Par la suite, les origines de Théodore empêchèrent Rebecca de s'approcher de lui. Elle savait qu'il ne pouvait pas se permettre de disparaître souvent de la salle commune des Serpentard. Si ses camarades n'y accordaient pas vraiment d'importance étant donné qu'il était solitaire de nature, Drago Malefoy ne perdait pas de vue le moindre de ses gestes. Consciente des répercussions sur le garçon qu'elle appréciait si Nott senior apprenait que son fils unique frayait avec une sang-mêlé, elle allait fréquemment à la lisière de la Forêt interdite en dépit des risques, là où elle était sûre que celui qu'elle appelait "Blondie" depuis leur affrontement ne risquait pas de la voir.

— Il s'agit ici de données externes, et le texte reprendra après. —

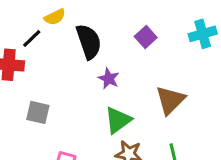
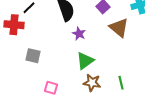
brown triangle: (170, 100) -> (119, 28), moved, turned -35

L'autre manière qu'elle avait trouvé pour communiquer était de confier de temps à autre une lettre au hibou du Serpentard qui prétendait qu'une tante éloignée le harcelait afin d'obtenir de ses nouvelles. Seul l'anniversaire du garçon courant septembre permettait à la Poufsouffle de lui acheter un livre sur les créatures magiques en guise de cadeau. Il n'y avait que ce jour-là qu'il recevait une lettre plus longue de sa part, et même s'il refusait de le reconnaître, parcourir les deux pages habituelles lui tirait parfois un sourire.

Novembre 1995

Le temps passa ainsi, entre courriers cachés et insultes dans les couloirs pour donner le change. Même s'il ne ressentait pas le besoin de faire partie d'une bande, Théodore restait un Serpentard et de surcroît fils de Mangemort.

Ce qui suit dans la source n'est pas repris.